After spending the first part of the year conducting baseline surveys and learning more about the challenges farmers face in this region. myAgro has selected 23 villages in the communes of Sinthiou Maleme and Ndoga Babacar in which to launch our Senegal program. Six dedicated field officers, all of whom grew up and reside in the target villages, are leading our pilot.
This season, we will be partnering with a number of early adopter farmers to cultivate maize, sorghum and peanuts, a main cash crop in Senegal. We will also run test plots in all of our villages to teach myAgro’s planting methods to farmers, which helped double crop yields for participating farmers in Mali last season.
The Senegal program also gives us the opportunity to add a new product to our repertoire: millet. Our field team will be running trials with millet, a crop which has a significant amount of cultural and dietary importance in this part of Senegal.

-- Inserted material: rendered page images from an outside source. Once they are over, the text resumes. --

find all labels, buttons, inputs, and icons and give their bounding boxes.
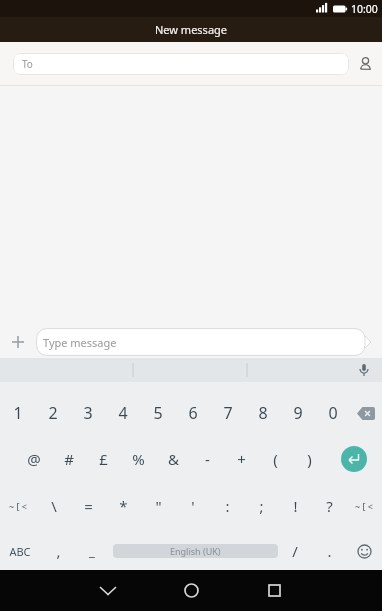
button[interactable]: &: [156, 436, 190, 482]
button[interactable]: 4: [105, 390, 140, 436]
button[interactable]: 0: [315, 390, 350, 436]
button[interactable]: 3: [70, 390, 105, 436]
button[interactable]: _: [76, 530, 108, 572]
button[interactable]: 7: [210, 390, 245, 436]
button[interactable]: 1: [0, 390, 35, 436]
staticText: /: [292, 541, 298, 561]
button[interactable]: \: [36, 483, 71, 529]
staticText: 3: [83, 402, 93, 424]
button[interactable]: [350, 390, 382, 436]
button[interactable]: English (UK): [113, 544, 278, 558]
button[interactable]: [326, 436, 382, 482]
staticText: 2: [48, 402, 58, 424]
staticText: Type message: [43, 335, 117, 350]
button[interactable]: Type message: [36, 328, 372, 356]
staticText: 4: [118, 402, 128, 424]
staticText: 7: [223, 402, 233, 424]
button[interactable]: [349, 42, 382, 85]
staticText: 9: [293, 402, 303, 424]
staticText: ~ [ <: [355, 500, 373, 512]
staticText: ?: [326, 496, 333, 516]
button[interactable]: [0, 325, 36, 358]
button[interactable]: .: [312, 530, 346, 572]
staticText: 1: [13, 402, 23, 424]
staticText: ABC: [9, 544, 31, 559]
button[interactable]: @: [16, 436, 51, 482]
button[interactable]: =: [71, 483, 106, 529]
button[interactable]: ~ [ <: [346, 483, 382, 529]
button[interactable]: 2: [35, 390, 70, 436]
button[interactable]: [66, 570, 150, 611]
staticText: !: [293, 496, 298, 516]
button[interactable]: (: [258, 436, 292, 482]
staticText: \: [51, 496, 57, 516]
button[interactable]: [233, 570, 316, 611]
button[interactable]: #: [51, 436, 86, 482]
staticText: £: [99, 449, 108, 469]
staticText: &: [168, 449, 179, 469]
button[interactable]: ": [141, 483, 176, 529]
staticText: -: [205, 449, 210, 469]
staticText: ,: [56, 541, 61, 561]
button[interactable]: 8: [245, 390, 280, 436]
button[interactable]: To: [13, 53, 349, 75]
button[interactable]: £: [86, 436, 121, 482]
button[interactable]: 9: [280, 390, 315, 436]
staticText: %: [132, 449, 145, 469]
staticText: New message: [155, 22, 228, 37]
staticText: 5: [153, 402, 163, 424]
staticText: 8: [258, 402, 268, 424]
button[interactable]: !: [278, 483, 312, 529]
button[interactable]: [346, 530, 382, 572]
staticText: English (UK): [170, 545, 221, 557]
staticText: @: [27, 449, 41, 469]
staticText: ~ [ <: [9, 500, 27, 512]
button[interactable]: 6: [175, 390, 210, 436]
staticText: (: [273, 449, 278, 469]
button[interactable]: /: [278, 530, 312, 572]
button[interactable]: ?: [312, 483, 346, 529]
staticText: To: [22, 57, 33, 71]
button[interactable]: [346, 358, 382, 382]
staticText: ": [155, 496, 162, 516]
button[interactable]: ,: [40, 530, 76, 572]
button[interactable]: ): [292, 436, 326, 482]
button[interactable]: +: [224, 436, 258, 482]
staticText: *: [119, 496, 128, 516]
button[interactable]: -: [190, 436, 224, 482]
button[interactable]: ;: [244, 483, 278, 529]
staticText: 6: [188, 402, 198, 424]
button[interactable]: %: [121, 436, 156, 482]
staticText: 10:00: [351, 2, 378, 16]
staticText: ): [307, 449, 312, 469]
button[interactable]: [150, 570, 233, 611]
staticText: ;: [259, 496, 264, 516]
staticText: 0: [328, 402, 338, 424]
button[interactable]: 5: [140, 390, 175, 436]
button[interactable]: ': [176, 483, 210, 529]
staticText: .: [327, 541, 332, 561]
button[interactable]: *: [106, 483, 141, 529]
staticText: _: [89, 542, 95, 560]
staticText: ': [191, 496, 195, 516]
button[interactable]: ABC: [0, 530, 40, 572]
staticText: :: [225, 496, 230, 516]
staticText: #: [64, 449, 74, 469]
button[interactable]: ~ [ <: [0, 483, 36, 529]
staticText: +: [237, 449, 246, 469]
button[interactable]: :: [210, 483, 244, 529]
staticText: =: [84, 496, 93, 516]
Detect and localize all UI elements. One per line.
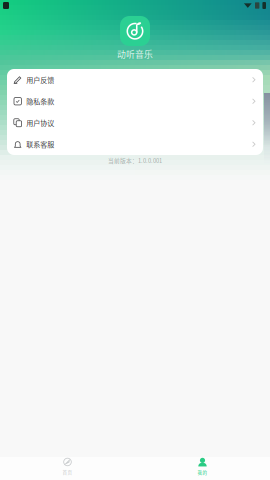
- staticText: 用户协议: [26, 118, 54, 128]
- button[interactable]: 用户反馈: [7, 69, 263, 90]
- button[interactable]: 首页: [0, 457, 135, 480]
- staticText: 首页: [62, 469, 72, 475]
- staticText: 用户反馈: [26, 75, 54, 85]
- button[interactable]: 联系客服: [7, 134, 263, 155]
- button[interactable]: 我的: [135, 457, 270, 480]
- staticText: 当前版本：1.0.0.001: [108, 156, 162, 165]
- button[interactable]: 用户协议: [7, 112, 263, 134]
- staticText: 联系客服: [26, 139, 54, 149]
- button[interactable]: 隐私条款: [7, 90, 263, 112]
- staticText: 动听音乐: [117, 48, 153, 60]
- staticText: 我的: [198, 469, 208, 476]
- staticText: 隐私条款: [26, 96, 54, 106]
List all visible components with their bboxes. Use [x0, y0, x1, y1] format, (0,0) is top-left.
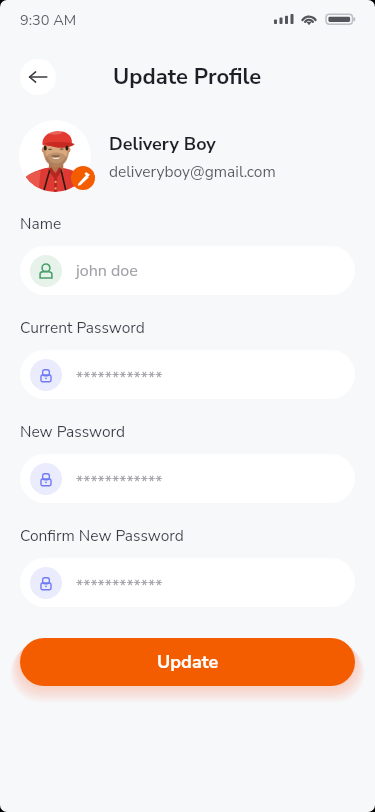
button[interactable]: ************: [20, 350, 355, 399]
staticText: ************: [76, 471, 163, 493]
staticText: New Password: [20, 421, 126, 442]
button[interactable]: ************: [20, 558, 355, 607]
button[interactable]: Edit profile picture: [71, 166, 95, 190]
staticText: deliveryboy@gmail.com: [109, 161, 276, 182]
staticText: Current Password: [20, 317, 145, 338]
button[interactable]: john doe: [20, 246, 355, 295]
staticText: ************: [76, 367, 163, 389]
button[interactable]: ************: [20, 454, 355, 503]
staticText: Delivery Boy: [109, 132, 216, 157]
staticText: 9:30 AM: [20, 10, 77, 30]
staticText: Update Profile: [113, 62, 262, 92]
staticText: john doe: [76, 260, 138, 282]
staticText: ************: [76, 575, 163, 597]
button[interactable]: Update: [20, 638, 355, 686]
staticText: Confirm New Password: [20, 525, 184, 546]
staticText: Update: [157, 650, 219, 675]
staticText: Name: [20, 213, 62, 234]
button[interactable]: Back: [20, 59, 56, 95]
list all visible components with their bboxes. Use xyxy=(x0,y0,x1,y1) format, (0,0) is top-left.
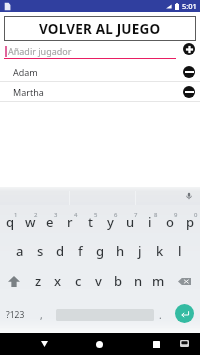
staticText: , xyxy=(40,308,43,322)
staticText: 0 xyxy=(194,211,198,219)
button[interactable]: j xyxy=(130,236,150,266)
staticText: p xyxy=(186,213,195,231)
staticText: b xyxy=(114,272,123,290)
button[interactable]: 2 xyxy=(20,205,40,236)
button[interactable]: Hide keyboard xyxy=(33,333,55,355)
staticText: q xyxy=(6,213,15,231)
staticText: 5 xyxy=(94,211,98,219)
staticText: f xyxy=(78,242,83,260)
staticText: t xyxy=(88,213,93,231)
button[interactable]: s xyxy=(30,236,50,266)
button[interactable]: , xyxy=(30,296,52,333)
staticText: Martha xyxy=(13,86,44,98)
button[interactable]: a xyxy=(10,236,30,266)
button[interactable]: Change keyboard xyxy=(180,340,189,347)
button[interactable]: Enter xyxy=(175,304,194,323)
button[interactable]: Recents xyxy=(145,333,167,355)
staticText: v xyxy=(95,272,102,290)
button[interactable]: 8 xyxy=(140,205,160,236)
button[interactable]: 6 xyxy=(100,205,120,236)
button[interactable]: v xyxy=(88,266,108,296)
staticText: x xyxy=(54,272,62,290)
button[interactable]: VOLVER AL JUEGO xyxy=(4,16,196,41)
staticText: w xyxy=(25,213,36,231)
staticText: c xyxy=(75,272,82,290)
staticText: 2 xyxy=(34,211,38,219)
button[interactable]: Shift xyxy=(0,266,28,296)
button[interactable]: b xyxy=(108,266,128,296)
button[interactable]: Añadir jugador xyxy=(183,43,195,55)
staticText: u xyxy=(126,213,135,231)
button[interactable]: 0 xyxy=(180,205,200,236)
button[interactable]: n xyxy=(128,266,148,296)
button[interactable]: 3 xyxy=(40,205,60,236)
button[interactable]: g xyxy=(90,236,110,266)
staticText: Adam xyxy=(13,66,38,78)
staticText: n xyxy=(134,272,143,290)
button[interactable]: m xyxy=(148,266,168,296)
button[interactable]: f xyxy=(70,236,90,266)
button[interactable]: ?123 xyxy=(0,296,30,333)
staticText: 6 xyxy=(114,211,118,219)
button[interactable]: h xyxy=(110,236,130,266)
staticText: 3 xyxy=(54,211,58,219)
button[interactable]: z xyxy=(28,266,48,296)
button[interactable]: 1 xyxy=(0,205,20,236)
staticText: 4 xyxy=(74,211,78,219)
staticText: 7 xyxy=(134,211,138,219)
staticText: y xyxy=(107,213,114,231)
staticText: ?123 xyxy=(6,309,25,321)
button[interactable]: Eliminar Adam xyxy=(183,66,195,78)
staticText: VOLVER AL JUEGO xyxy=(39,20,161,38)
button[interactable]: 7 xyxy=(120,205,140,236)
button[interactable]: . xyxy=(150,296,170,333)
staticText: j xyxy=(138,242,142,260)
button[interactable]: x xyxy=(48,266,68,296)
staticText: k xyxy=(156,242,164,260)
button[interactable]: Eliminar Martha xyxy=(183,86,195,98)
button[interactable]: 4 xyxy=(60,205,80,236)
button[interactable]: Voice input xyxy=(185,192,193,200)
staticText: z xyxy=(35,272,42,290)
staticText: o xyxy=(166,213,174,231)
staticText: 5:01 xyxy=(182,1,197,11)
staticText: i xyxy=(148,213,152,231)
staticText: Añadir jugador xyxy=(8,45,72,57)
button[interactable]: c xyxy=(68,266,88,296)
button[interactable]: 5 xyxy=(80,205,100,236)
staticText: . xyxy=(159,308,162,322)
button[interactable]: Backspace xyxy=(168,266,200,296)
staticText: 1 xyxy=(14,211,18,219)
staticText: m xyxy=(152,272,165,290)
staticText: h xyxy=(116,242,125,260)
staticText: e xyxy=(46,213,54,231)
button[interactable]: 9 xyxy=(160,205,180,236)
staticText: d xyxy=(56,242,65,260)
staticText: 8 xyxy=(154,211,158,219)
button[interactable]: d xyxy=(50,236,70,266)
button[interactable]: l xyxy=(170,236,190,266)
button[interactable]: Adam xyxy=(0,62,200,81)
staticText: 9 xyxy=(174,211,178,219)
staticText: s xyxy=(37,242,44,260)
staticText: r xyxy=(67,213,73,231)
staticText: g xyxy=(96,242,105,260)
button[interactable]: k xyxy=(150,236,170,266)
button[interactable]: Home xyxy=(88,333,110,355)
staticText: l xyxy=(178,242,182,260)
staticText: a xyxy=(16,242,24,260)
button[interactable]: Martha xyxy=(0,82,200,101)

As in much of West Africa, the biggest challenge for farmers in Tambacounda region is a lack of access to high quality seed and fertilizer, as well as assuring that these vital inputs arrive before the rainy season begins. The market for certified seed and quality fertilizer is less-developed in this region than anywhere else in the country; the majority of farmers cultivate enormous tracts of land without putting any sort of nutrients back into the soil, primarily using seed that has been saved year after year. Thus, the myAgro approach – providing affordable access to seed, fertilizer and training, well in advance of the rains – has been well received.
Just last week, we opened our myAgro store in the market center of Sinthiou Maleme, to a great deal of enthusiasm and anticipation from the local community. Our in-country team is enthusiastic to see how the myAgro model can help Senegalese farmers profit more. Or as we say in Wolof: “Suqali njëriñu mbéy mi!”